ただサムライやニンジャが娯楽扱いになるのはいつ頃かとなると……
娯楽コンテンツとしてのサムライやニンジャの普及は第二次世界大戦後じゃないか?
上で言われている黒澤明作品もだけど、アメリカの娯楽作品にも出てくるようになってから本格的に存在感が強まっていったのではないかと。
私がサムライと武侠の違いとして大きいと感じるのは、日本には本当にサムライがいたけど中国には武侠はいなかったということだ。
現代の武士をテーマにした作品は同時に史実、歴史的なテーマを扱っている。文化的な共通認識の無い外国でも創作に便利な元ネタがあるんだよ。
元ネタや実物があるということのリアリティは重要なようなそうでもないような
アメコミヒーローだって実在はしないわけで
しかし文化的な違いを飛び越えて入り込むならば、そういうリアリティの根拠がある方が有利なのも確かなのでは?

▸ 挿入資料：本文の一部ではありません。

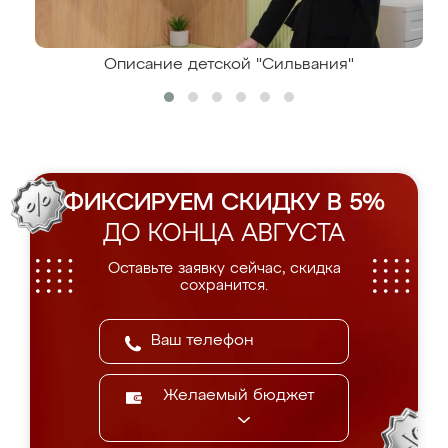
Описание детской "Сильвания"
ФИКСИРУЕМ СКИДКУ В 5%
ДО КОНЦА АВГУСТА
Оставьте заявку сейчас, скидка
сохранится.
Желаемый бюджет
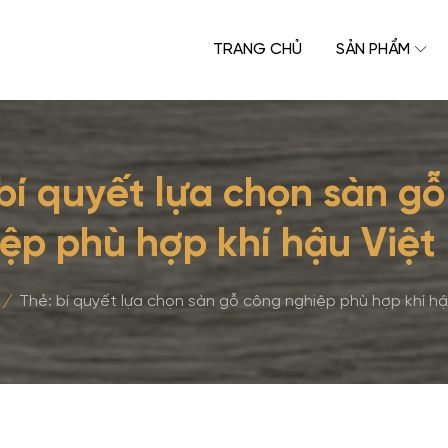
TRANG CHỦ
SẢN PHẨM
bí quyết lựa chọn sàn g
ệp phù hợp khí hậu Việ
/
Thẻ:
bí quyết lựa chọn sàn gỗ công nghiệp phù hợp khí h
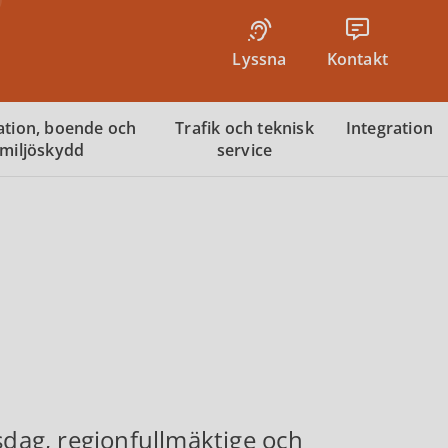
Lyssna
Kontakt
tion, boende och
Trafik och teknisk
Integration
miljöskydd
service
sdag, regionfullmäktige och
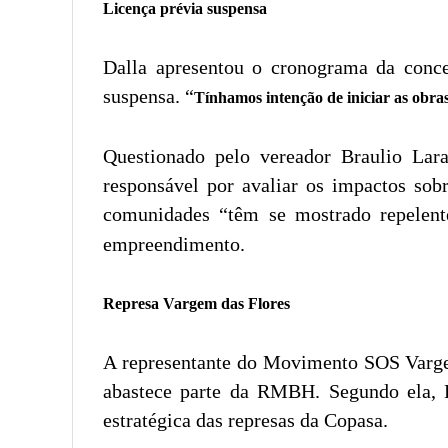
Licença prévia suspensa
Dalla apresentou o cronograma da conces
suspensa. “
Tínhamos intenção de iniciar as obra
Questionado pelo vereador Braulio Lar
responsável por avaliar os impactos sob
comunidades “têm se mostrado repelente
empreendimento.
Represa Vargem das Flores
A representante do Movimento SOS Vargem
abastece parte da RMBH. Segundo ela, 
estratégica das represas da Copasa.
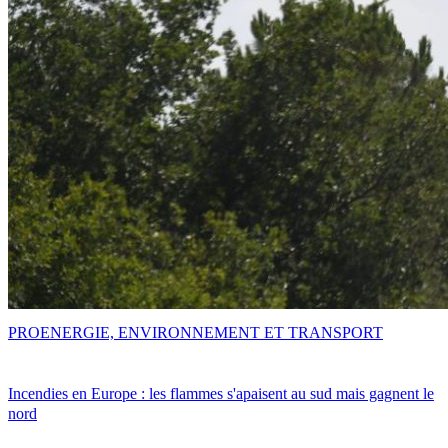
PRO
ENERGIE, ENVIRONNEMENT ET TRANSPORT
Incendies en Europe : les flammes s'apaisent au sud mais gagnent le
nord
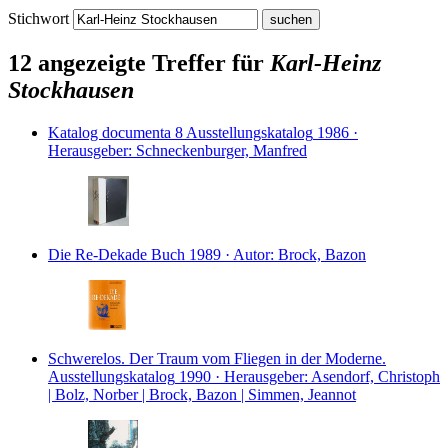
Stichwort
12 angezeigte Treffer für
Karl-Heinz
Stockhausen
Katalog documenta 8
Ausstellungskatalog
1986 ·
Herausgeber: Schneckenburger, Manfred
Die Re-Dekade
Buch
1989 · Autor: Brock, Bazon
Schwerelos. Der Traum vom Fliegen in der Moderne.
Ausstellungskatalog
1990 · Herausgeber: Asendorf, Christoph
| Bolz, Norber | Brock, Bazon | Simmen, Jeannot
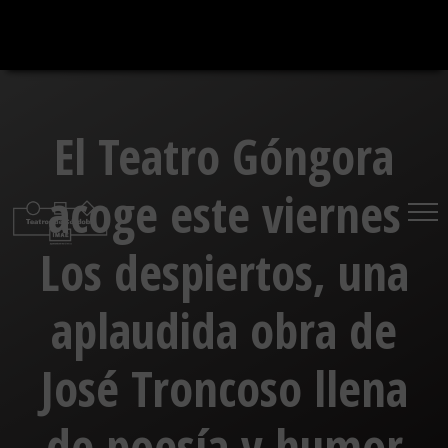
Saltar
al
contenido
El Teatro Góngora
acoge este viernes
Los despiertos, una
aplaudida obra de
José Troncoso llena
de poesía y humor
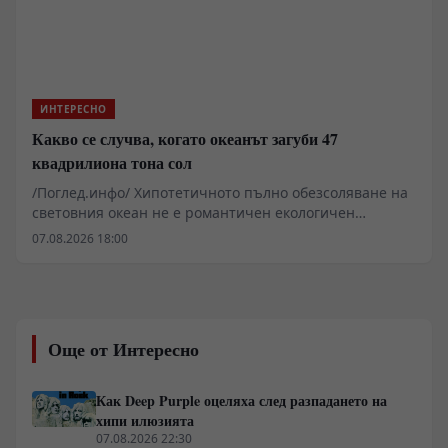
ИНТЕРЕСНО
Какво се случва, когато океанът загуби 47
квадрилиона тона сол
/Поглед.инфо/ Хипотетичното пълно обезсоляване на
световния океан не е романтичен екологичен
рестарт, а мигновен физичен и биологичен срив с
07.08.2026 18:00
мащаби, надхвърлящи катастрофалните събития от
границата Креда-Палеоген. В рамките на броени дни
осмотичният напор унищожава основата на морската
хранителна верига, а пълното спиране на
термохалинната циркулация блокира преноса на
Още от Интересно
топлина към Северното полукълбо. Без солевия
градиент водната маса се разширява, нивата се
покачват драстично, а океанското дъно се превръща
Как Deep Purple оцеляха след разпадането на
в анаеробно архивно гробище.
хипи илюзията
07.08.2026 22:30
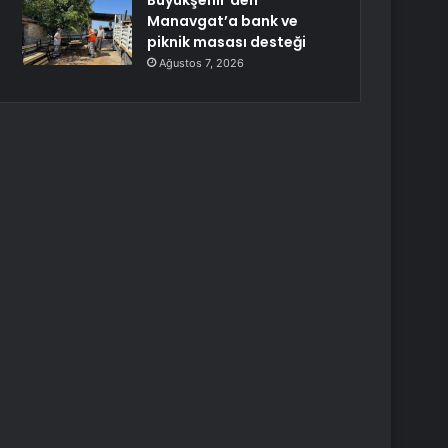
Büyükşehir’den
Manavgat’a bank ve
piknik masası desteği
Ağustos 7, 2026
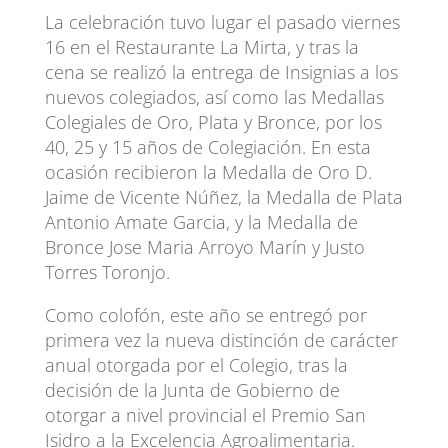
La celebración tuvo lugar el pasado viernes
16 en el Restaurante La Mirta, y tras la
cena se realizó la entrega de Insignias a los
nuevos colegiados, así como las Medallas
Colegiales de Oro, Plata y Bronce, por los
40, 25 y 15 años de Colegiación. En esta
ocasión recibieron la Medalla de Oro D.
Jaime de Vicente Núñez, la Medalla de Plata
Antonio Amate Garcia, y la Medalla de
Bronce Jose Maria Arroyo Marín y Justo
Torres Toronjo.
Como colofón, este año se entregó por
primera vez la nueva distinción de carácter
anual otorgada por el Colegio, tras la
decisión de la Junta de Gobierno de
otorgar a nivel provincial el Premio San
Isidro a la Excelencia Agroalimentaria.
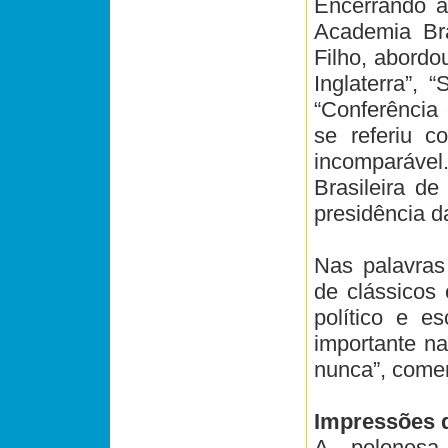
Encerrando a
Academia Bra
Filho, abordo
Inglaterra”,
“Conferência
se referiu c
incomparáve
Brasileira d
presidência d
Nas palavras 
de clássicos e
político e e
importante na
nunca”, come
Impressões 
A polonesa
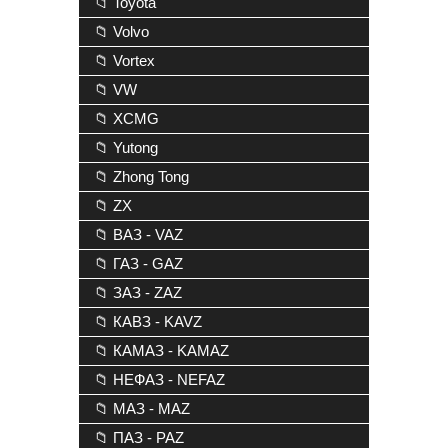
📁 Toyota
📁 Volvo
📁 Vortex
📁 VW
📁 XCMG
📁 Yutong
📁 Zhong Tong
📁 ZX
📁 ВАЗ - VAZ
📁 ГАЗ - GAZ
📁 ЗАЗ - ZAZ
📁 КАВЗ - KAVZ
📁 КАМАЗ - KAMAZ
📁 НЕФАЗ - NEFAZ
📁 МАЗ - MAZ
📁 ПАЗ - PAZ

まぁ最近であれば映像作品が面白ければいけそうな気もするけど。
サムライやニンジャはそういう元ネタに触れる機会がそれなりにあるのは強いんじゃないかな。装備というかグッズもあるし。
武侠グッズとか無いぞ?コスプレする方向も不安定だ。
同意。武侠は分かりやすい単純なシンボルが無いのがね。
日本刀(和服はあった方が良いけど無くても可)でサムライ、覆面と手裏剣でニンジャだ。
それに対して武侠や仙侠には一目で分かるシンボルがないというか構築されていないというかな状態だ。文化輸出で強さを発揮するための基礎が足りないんだよ。
中山服や上半身裸でヌンチャクや素手の功夫なら……というか、国外だと武侠も仙侠も功夫使いの一カテゴリみたいな扱いなのでは?
国外だと結局は功夫になっちゃうのかね。李小龍(ブルース・リー)のコスチュームとかあるし世界的に強いモチーフなんだけど黄色トラックスーツだし……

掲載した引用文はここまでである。